→ **Information shown**
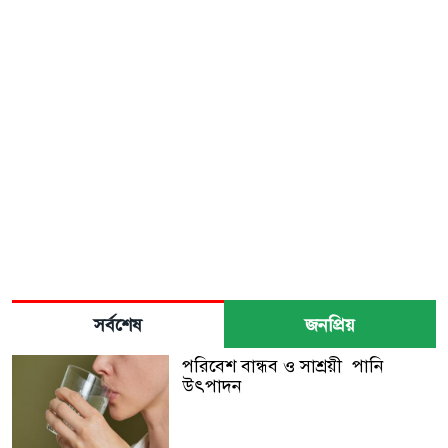
সর্বশেষ
জনপ্রিয়
পরিবেশ বান্ধব ও সাশ্রয়ী পানি
উৎপাদন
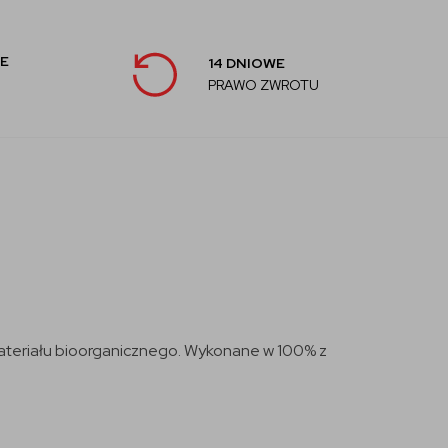
E
14 DNIOWE
PRAWO ZWROTU
materiału bioorganicznego. Wykonane w 100% z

→ **Problem**
Transcribe all of the lines above exactly as given. The pictures stay out.

→ **Response for this exercise**
সর্বশেষ
জনপ্রিয়
পরিবেশ বান্ধব ও সাশ্রয়ী পানি
উৎপাদন
E
14 DNIOWE
PRAWO ZWROTU
materiału bioorganicznego. Wykonane w 100% z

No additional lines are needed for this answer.